青木 英一, 崔 永銀, 星野 陽平, 鈴木 琢磨, 野村 旗守, 李 策
図説 内側から見た朝鮮総連―在日朝鮮人ジャーナリストが書いた
ムック本。「在日朝鮮人ジャーナリストが書いた」というのをウリにしている様だが、特に新たな情報はなく、まとめ本に近い。執筆者のうち李策はこの手のものによく出てくる人だが、崔永銀というのが総連の元工作員で目玉となっている。もちろん仮名。とはいっても、北の招待所洗脳工作の話も特に新味はなく全体像にはほど遠い。拉致を特定の時期に一部の盲動的作戦によるものだということに結論誘導しようとしているのには怪しいものを感じる。
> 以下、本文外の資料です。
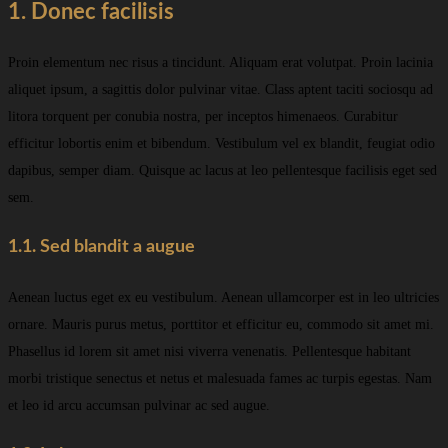
1. Donec facilisis
Proin elementum nec risus a tincidunt. Aliquam erat volutpat. Proin lacinia
aliquet ipsum, a sagittis dolor pulvinar vitae. Class aptent taciti sociosqu ad
litora torquent per conubia nostra, per inceptos himenaeos. Curabitur
efficitur lobortis enim et bibendum. Vestibulum vel ex blandit, feugiat odio
dapibus, semper diam. Quisque ac lacus at leo pellentesque facilisis eget sed
sem.
1.1. Sed blandit a augue
Aenean luctus eget ex eu vestibulum. Aenean ullamcorper est in leo ultricies
ornare. Mauris purus metus, porttitor et efficitur eu, commodo sit amet mi.
Phasellus id lorem sit amet nisi viverra venenatis. Pellentesque habitant
morbi tristique senectus et netus et malesuada fames ac turpis egestas. Nam
et leo id arcu accumsan pulvinar ac sed augue.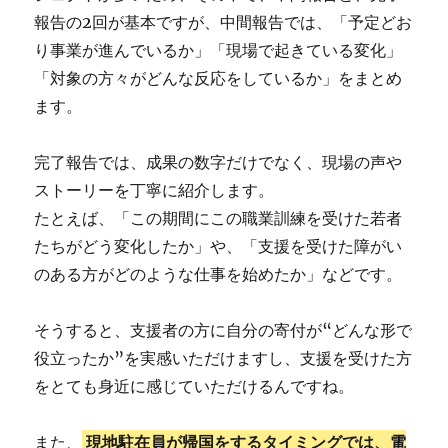
報告の2回が基本ですが、中間報告では、「予定どお
り事業が進んでいるか」「現場で起きている変化」
「対象の方々がどんな反応をしているか」をまとめ
ます。
完了報告では、成果の数字だけでなく、現場の声や
ストーリーを丁寧に紹介します。
たとえば、「この期間にこの職業訓練を受けた若者
たちがどう変化したか」や、「支援を受けた障がい
のある方がどのような仕事を始めたか」などです。
そうすると、支援者の方に自分の寄付が“どんな形で
役立ったか”を実感いただけますし、支援を受けた方
をとても身近に感じていただけるんですね。
また、
現地駐在員が帰国をするタイミングでは、電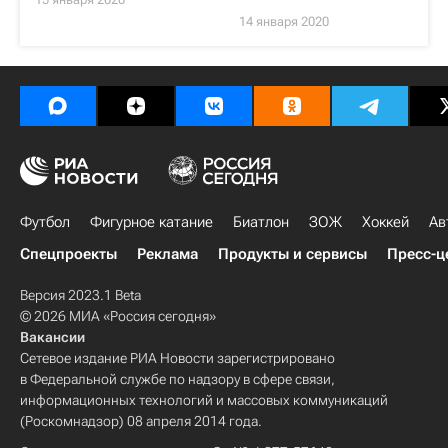
14 января 2020
Футбол
Фигурное катание
Биатлон
ЗОЖ
Хоккей
Ав
Спецпроекты
Реклама
Продукты и сервисы
Пресс-ц
Версия 2023.1 Beta
© 2026 МИА «Россия сегодня»
Вакансии
Сетевое издание РИА Новости зарегистрировано
в Федеральной службе по надзору в сфере связи,
информационных технологий и массовых коммуникаций
(Роскомнадзор) 08 апреля 2014 года.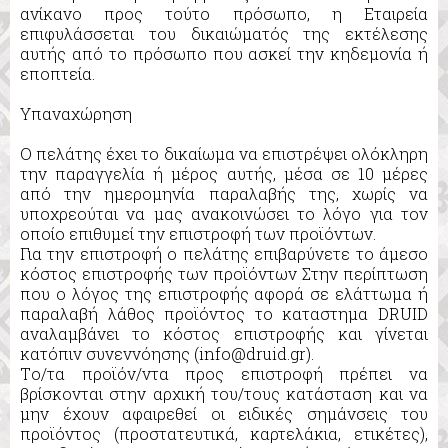
ανίκανο προς τούτο πρόσωπο, η Εταιρεία
επιφυλάσσεται του δικαιώματός της εκτέλεσης
αυτής από το πρόσωπο που ασκεί την κηδεμονία ή
εποπτεία.
Υπαναχώρηση
Ο πελάτης έχει το δικαίωμα να επιστρέψει ολόκληρη
την παραγγελία ή μέρος αυτής, μέσα σε 10 μέρες
από την ημερομηνία παραλαβής της, χωρίς να
υποχρεούται να μας ανακοινώσει το λόγο για τον
οποίο επιθυμεί την επιστροφή των προϊόντων.
Για την επιστροφή ο πελάτης επιβαρύνετε το άμεσο
κόστος επιστροφής των προϊόντων Στην περίπτωση
που ο λόγος της επιστροφής αφορά σε ελάττωμα ή
παραλαβή λάθος προϊόντος το καταστημα DRUID
αναλαμβάνει το κόστος επιστροφής και γίνεται
κατόπιν συνεννόησης (info@druid.gr).
Tο/τα προϊόν/ντα προς επιστροφή πρέπει να
βρίσκονται στην αρχική του/τους κατάσταση και να
μην έχουν αφαιρεθεί οι ειδικές σημάνσεις του
προϊόντος (προστατευτικά, καρτελάκια, ετικέτες),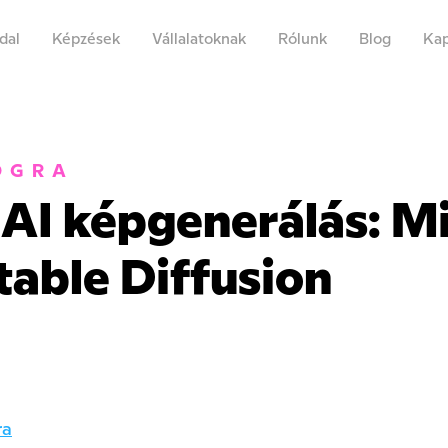
dal
Képzések
Vállalatoknak
Rólunk
Blog
Kap
OGRA
 AI képgenerálás: M
table Diffusion
ra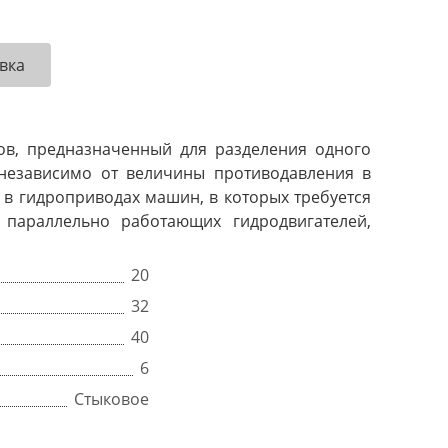
вка
ов, предназначенный для разделения одного
 независимо от величины противодавления в
ют в гидроприводах машин, в которых требуется
параллельно работающих гидродвигателей,
20
32
40
6
Стыковое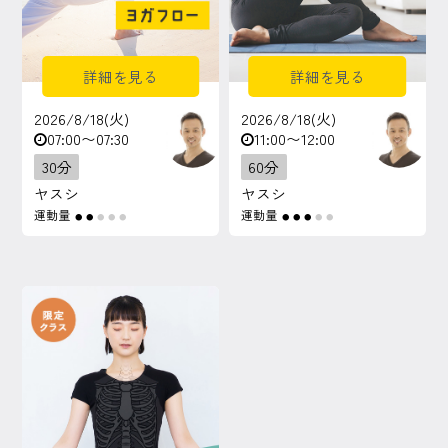
詳細を見る
詳細を見る
2026/8/18(火)
2026/8/18(火)
07:00〜07:30
11:00〜12:00
30分
60分
ヤスシ
ヤスシ
運動量
運動量
●
●
●
●
●
●
●
●
●
●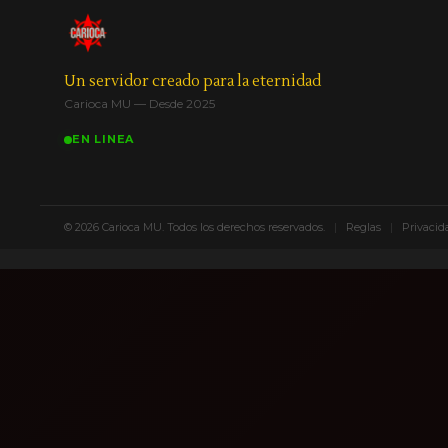
Un servidor creado para la eternidad
Carioca MU — Desde 2025
EN LINEA
© 2026 Carioca MU. Todos los derechos reservados.
|
Reglas
|
Privacid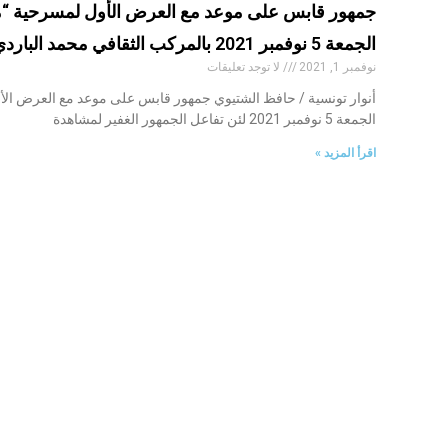
جمهور قابس على موعد مع العرض الأول لمسرحية “م
الجمعة 5 نوفمبر 2021 بالمركب الثقافي محمد الباردي
نوفمبر 1, 2021
لا توجد تعليقات
أنوار تونسية / حافظ الشتيوي جمهور قابس على موعد مع العرض الأ
الجمعة 5 نوفمبر 2021 لئن تفاعل الجمهور الغفير لمشاهدة
اقرأ المزيد »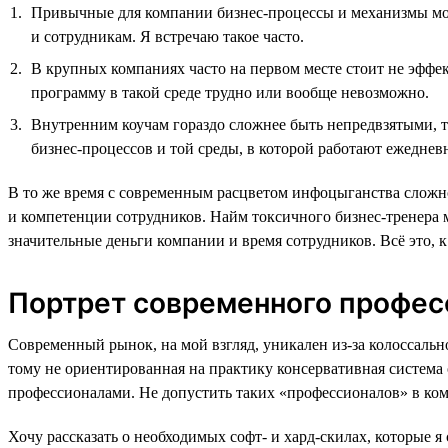
Привычные для компании бизнес-процессы и механизмы мог
и сотрудникам. Я встречаю такое часто.
В крупных компаниях часто на первом месте стоит не эффек
программу в такой среде трудно или вообще невозможно.
Внутренним коучам гораздо сложнее быть непредвзятыми, та
бизнес-процессов и той среды, в которой работают ежеднев
В то же время с современным расцветом инфоцыганства сложн
и компетенции сотрудников. Найм токсичного бизнес-тренера 
значительные деньги компании и время сотрудников. Всё это, 
Портрет современного професс
Современный рынок, на мой взгляд, уникален из-за колоссал
тому не ориентированная на практику консервативная система
профессионалами. Не допустить таких «профессионалов» в к
Хочу рассказать о необходимых софт- и хард-скилах, которые 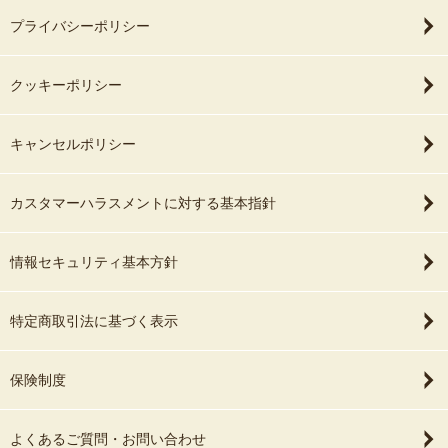
プライバシーポリシー
クッキーポリシー
キャンセルポリシー
カスタマーハラスメントに対する基本指針
情報セキュリティ基本方針
特定商取引法に基づく表示
保険制度
よくあるご質問・お問い合わせ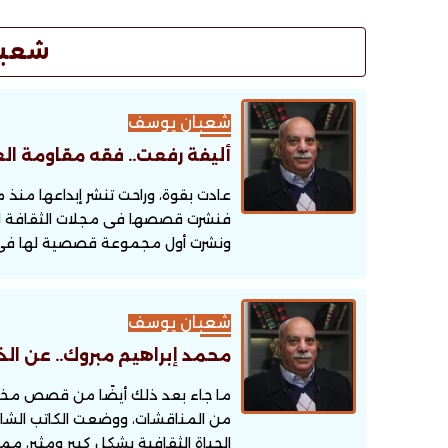
شعبا
شعبان يوسف
أليفة رفعت.. فقه مقاومة 
عادت بقوة، وراحت تنشر إبداعها منذ
فنشرت قصصها فى مجلات الثقافة الشهر
ونشرت أول مجموعة قصصية لها فى يوني
شعبان يوسف
محمد إبراهيم مبروك.. عن الذ
ما جاء بعد ذلك أيضًا من قصص مختلف
من المناقشات، ووضعت الكاتب الشاب
الحياة الثقافية بشكل كبير ومثير، مما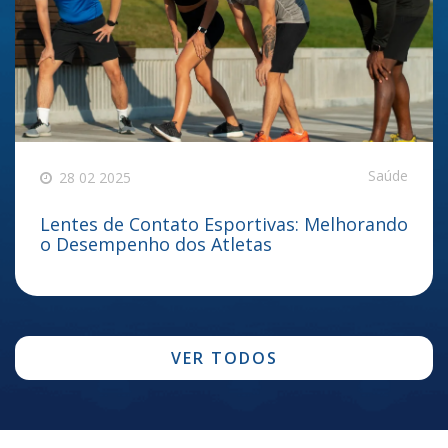
Saúde
28 02 2025
Lentes de Contato Esportivas: Melhorando
o Desempenho dos Atletas
VER TODOS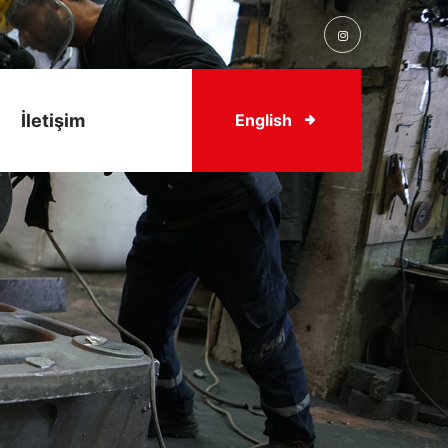
İletişim
English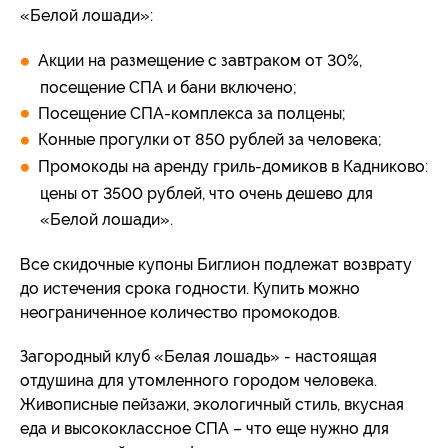
«Белой лошади»:
Акции на размещение с завтраком от 30%,
посещение СПА и бани включено;
Посещение СПА-комплекса за полцены;
Конные прогулки от 850 рублей за человека;
Промокоды на аренду гриль-домиков в Кадниково:
цены от 3500 рублей, что очень дешево для
«Белой лошади».
Все скидочные купоны Биглион подлежат возврату
до истечения срока годности. Купить можно
неограниченное количество промокодов.
Загородный клуб «Белая лошадь» - настоящая
отдушина для утомленного городом человека.
Живописные пейзажи, экологичный стиль, вкусная
еда и высококлассное СПА – что еще нужно для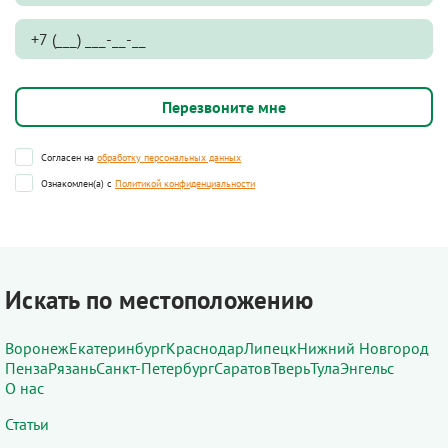
Согласен на
обработку персональных данных
Ознакомлен(а) с
Политикой конфиденциальности
Искать по местоположению
Воронеж
Екатеринбург
Краснодар
Липецк
Нижний Новгород
Пенза
Рязань
Санкт-Петербург
Саратов
Тверь
Тула
Энгельс
О нас
Статьи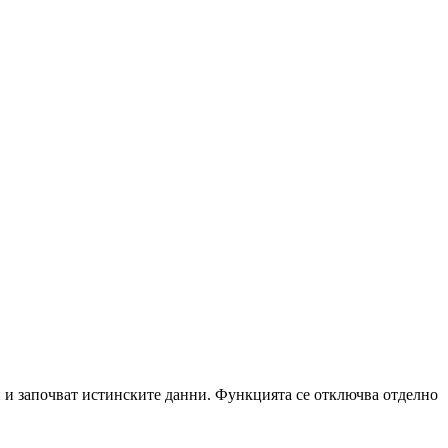
 и започват истинските данни. Функцията се отключва отделно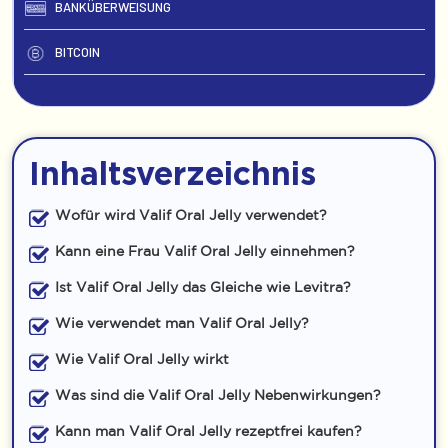
BANKÜBERWEISUNG
BITCOIN
Inhaltsverzeichnis
Wofür wird Valif Oral Jelly verwendet?
Kann eine Frau Valif Oral Jelly einnehmen?
Ist Valif Oral Jelly das Gleiche wie Levitra?
Wie verwendet man Valif Oral Jelly?
Wie Valif Oral Jelly wirkt
Was sind die Valif Oral Jelly Nebenwirkungen?
Kann man Valif Oral Jelly rezeptfrei kaufen?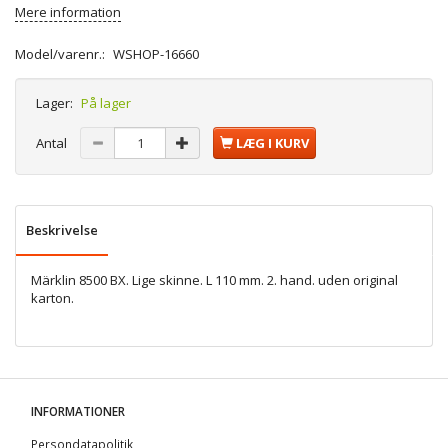
Mere information
Model/varenr.:
WSHOP-16660
Lager:
På lager
Antal
LÆG I KURV
Beskrivelse
Märklin 8500 BX. Lige skinne. L 110 mm. 2. hand. uden original
karton.
INFORMATIONER
Persondatapolitik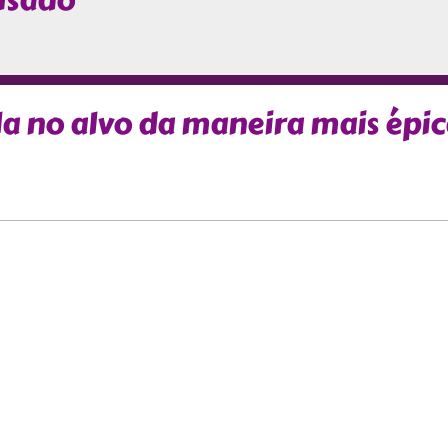
usado
la no alvo da maneira mais épi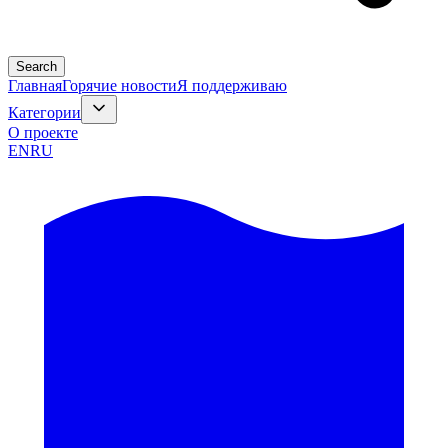
Search
Главная
Горячие новости
Я поддерживаю
Категории
О проекте
EN
RU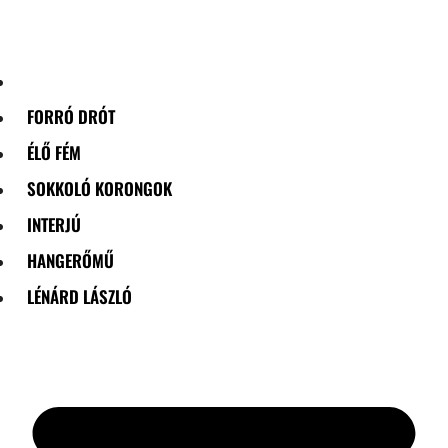
Skip
to
content
FORRÓ DRÓT
ÉLŐ FÉM
SOKKOLÓ KORONGOK
INTERJÚ
HANGERŐMŰ
LÉNÁRD LÁSZLÓ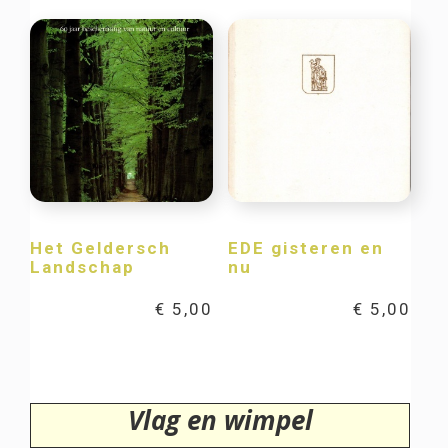
Het Geldersch
EDE gisteren en
Landschap
nu
€
5,00
€
5,00
Vlag en wimpel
元総連活動家という李策についてもその辺の疑いを持っているのだが、総連にできるだけダメージを与えない様に、グラスノシチをしている程度に考えた方が良いかと思う。後は解説解説で、図説に珍しいものがある訳でもない。グリコ森永事件の総連犯行説は知らなかったが、三億円事件にしても、日本の司法権力が及ばない闇の勢力が関与していることは間違いないだろう。一時、朝銀のパチンコ店現金輸送が襲われる事件が連続したことがあったが、あれもなぜか続報がない。一兆円以上の血税を注入し破たんした朝銀がテポドンの生みの親なら笑えない話だが、先の民団との和解白紙撤回にしても、民団にはまだ自浄能力があるという証左になってしまった。李策の言う通り、総連末端の人は何も知らないし、何も知らされていなかったのかもしれない、ただ、日本という情報が閉ざされた社会でない国に暮らしている以上、それは言い訳にしか聞こえないもまた然りである。

嫌韓流ディベート 

北岡 俊明, ディベート大学
嫌韓流ディベート 反日国家・韓国に反駁する
嫌韓でディベートすりゃあこうなるんだろうが、これはなんだか。韓国人の発言も分かりやす過ぎるが、それに日本人が合わせることもなかろうに。勝ち負けを決めるディベートというものはそういうものかもしれんけど、こんな類型化されたものは議論というより、ただの喧嘩である。どうもこの日本人役の人のメンタルが日本人のソレではなく、韓国人に近いのではないかと感じてしまうのは私だけだろうか。ロッテの不買運動とか、ウォンは円の10分の一の価値しかないとかいうのもトホホなんだけど、気に入らないからといって、わざわざ相手のレベルに己を落とす必要はないだろう。自画自賛せず、謙遜するところは日本人の美点だと思うし、わざわざ韓国人に喜ばれそうな「日本右翼」になりきるのも痛い。また、例の金完燮を絶賛していたりするんだけど、韓国人が日本の「良心派」を称えているのと同じ様な違和感を覚えた。ところで、韓国で親日であるということは、反日の裏返しという意味も、反体制であるということも表しているのではなかろうか。昔、左翼パンク少年だった頃、火の宮という右翼バンドがいたが、彼等の「パンク界で反体制とは右翼でしょ」という言葉にはかなりの説得力を感じた。その意味では日本の嫌韓も韓国の親日も通じるものがあるのかもしれない。もしかしたら、分かりやすい日本人を演じることは韓国人の為を思ってのことなのかもしれない。韓国人かてバカじゃないから、さすがに70年前の蛮行を謝罪しますと言って土下座する若い日本人にはいかがわしさも感じるだろう。「日本人のホンネとタテマエ」の前に、「歴史」を言いたくても言い出せなくてウズウズしていた韓国人には「嫌韓流」は待ってましたという面もあったんじゃないかな。